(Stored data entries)
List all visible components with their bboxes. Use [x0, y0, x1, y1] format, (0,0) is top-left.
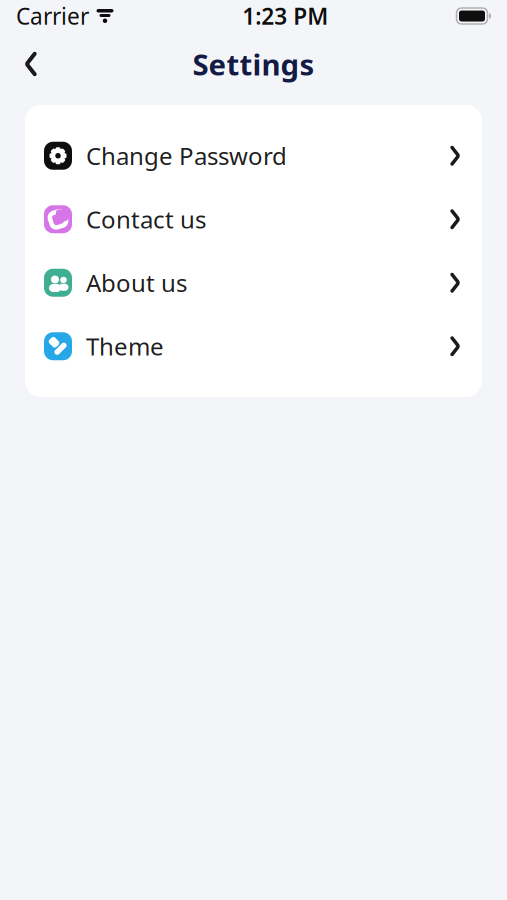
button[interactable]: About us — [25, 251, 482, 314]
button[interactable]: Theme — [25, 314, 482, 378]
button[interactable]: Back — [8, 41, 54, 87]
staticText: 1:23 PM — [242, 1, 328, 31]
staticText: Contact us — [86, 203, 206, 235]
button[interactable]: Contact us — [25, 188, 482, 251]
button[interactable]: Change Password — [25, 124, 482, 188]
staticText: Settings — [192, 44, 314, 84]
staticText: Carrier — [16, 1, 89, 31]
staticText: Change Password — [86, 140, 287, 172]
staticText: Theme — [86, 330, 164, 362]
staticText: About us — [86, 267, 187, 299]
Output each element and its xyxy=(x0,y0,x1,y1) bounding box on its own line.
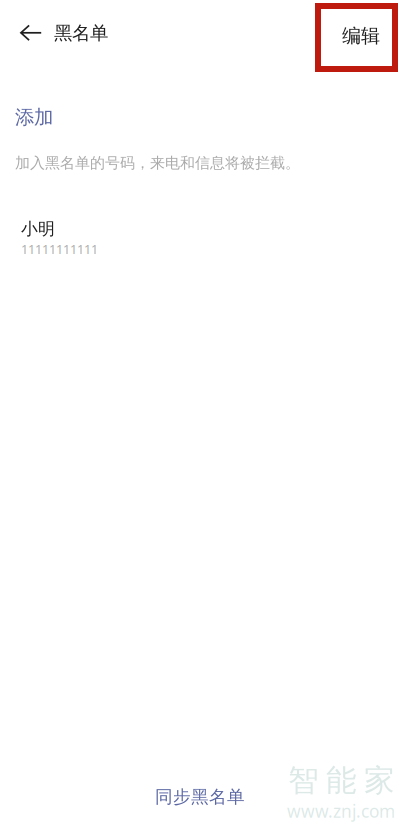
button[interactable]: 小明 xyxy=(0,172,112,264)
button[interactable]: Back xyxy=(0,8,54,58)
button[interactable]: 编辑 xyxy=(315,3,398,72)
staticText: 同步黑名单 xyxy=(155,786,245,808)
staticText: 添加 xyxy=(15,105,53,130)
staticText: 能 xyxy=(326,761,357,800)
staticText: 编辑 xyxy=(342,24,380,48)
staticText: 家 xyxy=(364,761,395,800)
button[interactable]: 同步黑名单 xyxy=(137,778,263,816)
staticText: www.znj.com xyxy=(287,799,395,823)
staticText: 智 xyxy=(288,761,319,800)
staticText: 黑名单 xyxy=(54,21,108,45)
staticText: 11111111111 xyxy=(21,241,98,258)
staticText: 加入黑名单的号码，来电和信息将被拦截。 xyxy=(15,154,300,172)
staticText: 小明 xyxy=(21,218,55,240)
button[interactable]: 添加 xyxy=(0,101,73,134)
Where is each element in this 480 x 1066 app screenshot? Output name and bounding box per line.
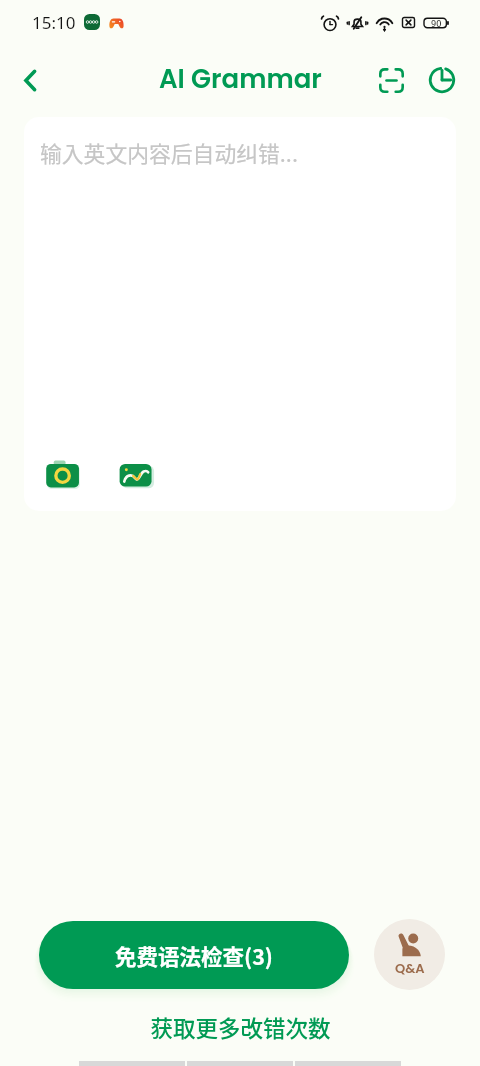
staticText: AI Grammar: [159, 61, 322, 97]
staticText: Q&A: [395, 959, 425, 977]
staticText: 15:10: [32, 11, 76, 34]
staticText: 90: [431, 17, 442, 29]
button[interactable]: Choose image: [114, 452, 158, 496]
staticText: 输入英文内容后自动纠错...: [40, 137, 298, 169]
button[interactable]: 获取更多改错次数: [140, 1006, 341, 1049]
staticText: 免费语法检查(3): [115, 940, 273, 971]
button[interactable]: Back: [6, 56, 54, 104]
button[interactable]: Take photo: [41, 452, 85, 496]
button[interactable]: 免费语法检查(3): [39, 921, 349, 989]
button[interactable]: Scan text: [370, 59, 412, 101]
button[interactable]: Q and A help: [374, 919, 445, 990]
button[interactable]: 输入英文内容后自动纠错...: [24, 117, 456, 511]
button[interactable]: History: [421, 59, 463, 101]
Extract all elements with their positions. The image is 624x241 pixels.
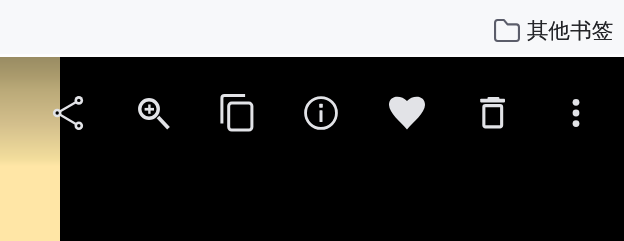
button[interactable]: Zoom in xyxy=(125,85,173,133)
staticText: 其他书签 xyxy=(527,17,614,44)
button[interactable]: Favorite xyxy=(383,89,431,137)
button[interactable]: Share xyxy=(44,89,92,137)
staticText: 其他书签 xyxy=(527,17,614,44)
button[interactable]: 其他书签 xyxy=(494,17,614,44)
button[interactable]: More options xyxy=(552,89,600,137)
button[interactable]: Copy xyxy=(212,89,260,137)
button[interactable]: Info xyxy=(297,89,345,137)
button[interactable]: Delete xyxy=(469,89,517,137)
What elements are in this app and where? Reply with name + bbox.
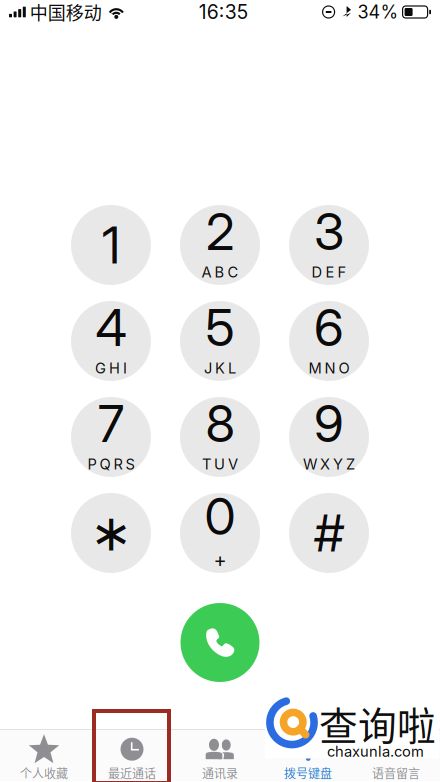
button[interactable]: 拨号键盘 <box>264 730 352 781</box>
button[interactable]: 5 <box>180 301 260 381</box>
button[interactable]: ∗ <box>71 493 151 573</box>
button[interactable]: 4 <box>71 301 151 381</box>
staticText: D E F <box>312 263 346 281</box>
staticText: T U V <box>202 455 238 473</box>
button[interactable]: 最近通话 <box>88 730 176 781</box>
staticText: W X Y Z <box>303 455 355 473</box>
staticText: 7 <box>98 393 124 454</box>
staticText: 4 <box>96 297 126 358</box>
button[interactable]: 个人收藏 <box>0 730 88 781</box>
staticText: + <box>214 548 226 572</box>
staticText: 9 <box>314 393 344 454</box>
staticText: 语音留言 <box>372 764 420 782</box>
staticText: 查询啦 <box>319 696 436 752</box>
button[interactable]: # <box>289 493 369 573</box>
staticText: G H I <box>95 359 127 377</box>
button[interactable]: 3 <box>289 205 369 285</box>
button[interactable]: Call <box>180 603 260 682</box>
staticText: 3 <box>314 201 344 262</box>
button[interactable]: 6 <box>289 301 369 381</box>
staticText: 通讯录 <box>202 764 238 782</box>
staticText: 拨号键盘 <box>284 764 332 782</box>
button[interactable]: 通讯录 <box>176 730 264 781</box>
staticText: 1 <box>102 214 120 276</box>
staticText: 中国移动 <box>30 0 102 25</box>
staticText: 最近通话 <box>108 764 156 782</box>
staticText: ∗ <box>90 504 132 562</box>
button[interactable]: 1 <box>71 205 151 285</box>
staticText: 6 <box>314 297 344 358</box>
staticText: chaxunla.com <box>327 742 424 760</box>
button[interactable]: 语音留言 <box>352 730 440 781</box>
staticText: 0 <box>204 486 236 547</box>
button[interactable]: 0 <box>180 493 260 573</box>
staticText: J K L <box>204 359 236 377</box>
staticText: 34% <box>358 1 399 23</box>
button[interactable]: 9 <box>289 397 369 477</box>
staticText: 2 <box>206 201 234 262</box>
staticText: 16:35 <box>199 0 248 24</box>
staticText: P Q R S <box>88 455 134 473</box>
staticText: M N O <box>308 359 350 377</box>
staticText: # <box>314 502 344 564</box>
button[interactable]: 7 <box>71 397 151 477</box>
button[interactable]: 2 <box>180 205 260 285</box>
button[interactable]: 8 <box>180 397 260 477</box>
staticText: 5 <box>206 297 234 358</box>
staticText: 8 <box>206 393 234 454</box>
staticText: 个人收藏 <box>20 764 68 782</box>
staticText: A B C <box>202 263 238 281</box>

Requirement
Could you transcribe the records above exactly, leaving every picture out?

Written answer
List all visible components with their bboxes. Use [x0, y0, x1, y1] format, (0,0) is top-left.
button[interactable]: About us — [25, 251, 482, 314]
button[interactable]: Theme — [25, 314, 482, 378]
button[interactable]: Back — [8, 41, 54, 87]
staticText: 1:23 PM — [242, 1, 328, 31]
staticText: Contact us — [86, 203, 206, 235]
button[interactable]: Contact us — [25, 188, 482, 251]
button[interactable]: Change Password — [25, 124, 482, 188]
staticText: Settings — [192, 44, 314, 84]
staticText: Carrier — [16, 1, 89, 31]
staticText: Change Password — [86, 140, 287, 172]
staticText: Theme — [86, 330, 164, 362]
staticText: About us — [86, 267, 187, 299]
Output each element and its xyxy=(x0,y0,x1,y1) bounding box on its own line.
button[interactable]: 小明 xyxy=(0,172,112,264)
button[interactable]: Back xyxy=(0,8,54,58)
button[interactable]: 编辑 xyxy=(315,3,398,72)
staticText: 同步黑名单 xyxy=(155,786,245,808)
staticText: 添加 xyxy=(15,105,53,130)
staticText: 能 xyxy=(326,761,357,800)
staticText: 编辑 xyxy=(342,24,380,48)
staticText: 家 xyxy=(364,761,395,800)
button[interactable]: 同步黑名单 xyxy=(137,778,263,816)
staticText: www.znj.com xyxy=(287,799,395,823)
staticText: 智 xyxy=(288,761,319,800)
staticText: 黑名单 xyxy=(54,21,108,45)
staticText: 11111111111 xyxy=(21,241,98,258)
staticText: 加入黑名单的号码，来电和信息将被拦截。 xyxy=(15,154,300,172)
staticText: 小明 xyxy=(21,218,55,240)
button[interactable]: 添加 xyxy=(0,101,73,134)
Where is each element in this 480 x 1066 app screenshot? Output name and bounding box per line.
staticText: AI Grammar: [159, 61, 322, 97]
staticText: Q&A: [395, 959, 425, 977]
staticText: 15:10: [32, 11, 76, 34]
staticText: 90: [431, 17, 442, 29]
button[interactable]: Choose image: [114, 452, 158, 496]
staticText: 输入英文内容后自动纠错...: [40, 137, 298, 169]
button[interactable]: 获取更多改错次数: [140, 1006, 341, 1049]
staticText: 免费语法检查(3): [115, 940, 273, 971]
button[interactable]: Back: [6, 56, 54, 104]
button[interactable]: Take photo: [41, 452, 85, 496]
button[interactable]: 免费语法检查(3): [39, 921, 349, 989]
button[interactable]: Scan text: [370, 59, 412, 101]
button[interactable]: Q and A help: [374, 919, 445, 990]
button[interactable]: 输入英文内容后自动纠错...: [24, 117, 456, 511]
button[interactable]: History: [421, 59, 463, 101]
Extract all elements with their positions. The image is 624x241 pixels.
button[interactable]: Zoom in xyxy=(125,85,173,133)
staticText: 其他书签 xyxy=(527,17,614,44)
button[interactable]: Favorite xyxy=(383,89,431,137)
button[interactable]: Share xyxy=(44,89,92,137)
staticText: 其他书签 xyxy=(527,17,614,44)
button[interactable]: 其他书签 xyxy=(494,17,614,44)
button[interactable]: More options xyxy=(552,89,600,137)
button[interactable]: Copy xyxy=(212,89,260,137)
button[interactable]: Info xyxy=(297,89,345,137)
button[interactable]: Delete xyxy=(469,89,517,137)
What elements are in this app and where? Reply with name + bbox.
button[interactable]: 拨号键盘 <box>264 730 352 781</box>
button[interactable]: 5 <box>180 301 260 381</box>
button[interactable]: ∗ <box>71 493 151 573</box>
button[interactable]: 4 <box>71 301 151 381</box>
staticText: D E F <box>312 263 346 281</box>
staticText: T U V <box>202 455 238 473</box>
button[interactable]: 最近通话 <box>88 730 176 781</box>
staticText: W X Y Z <box>303 455 355 473</box>
staticText: 7 <box>98 393 124 454</box>
staticText: 4 <box>96 297 126 358</box>
button[interactable]: 个人收藏 <box>0 730 88 781</box>
staticText: + <box>214 548 226 572</box>
staticText: 9 <box>314 393 344 454</box>
staticText: 语音留言 <box>372 764 420 782</box>
staticText: 查询啦 <box>319 696 436 752</box>
button[interactable]: # <box>289 493 369 573</box>
staticText: G H I <box>95 359 127 377</box>
button[interactable]: 3 <box>289 205 369 285</box>
button[interactable]: Call <box>180 603 260 682</box>
staticText: 3 <box>314 201 344 262</box>
button[interactable]: 6 <box>289 301 369 381</box>
staticText: 通讯录 <box>202 764 238 782</box>
staticText: 拨号键盘 <box>284 764 332 782</box>
button[interactable]: 通讯录 <box>176 730 264 781</box>
staticText: 1 <box>102 214 120 276</box>
staticText: 中国移动 <box>30 0 102 25</box>
staticText: 最近通话 <box>108 764 156 782</box>
staticText: ∗ <box>90 504 132 562</box>
button[interactable]: 1 <box>71 205 151 285</box>
staticText: 6 <box>314 297 344 358</box>
staticText: chaxunla.com <box>327 742 424 760</box>
button[interactable]: 语音留言 <box>352 730 440 781</box>
staticText: 0 <box>204 486 236 547</box>
button[interactable]: 0 <box>180 493 260 573</box>
staticText: J K L <box>204 359 236 377</box>
staticText: 34% <box>358 1 399 23</box>
button[interactable]: 9 <box>289 397 369 477</box>
staticText: 2 <box>206 201 234 262</box>
staticText: 16:35 <box>199 0 248 24</box>
staticText: P Q R S <box>88 455 134 473</box>
staticText: M N O <box>308 359 350 377</box>
staticText: # <box>314 502 344 564</box>
button[interactable]: 7 <box>71 397 151 477</box>
button[interactable]: 2 <box>180 205 260 285</box>
button[interactable]: 8 <box>180 397 260 477</box>
staticText: 5 <box>206 297 234 358</box>
staticText: 8 <box>206 393 234 454</box>
staticText: 个人收藏 <box>20 764 68 782</box>
staticText: A B C <box>202 263 238 281</box>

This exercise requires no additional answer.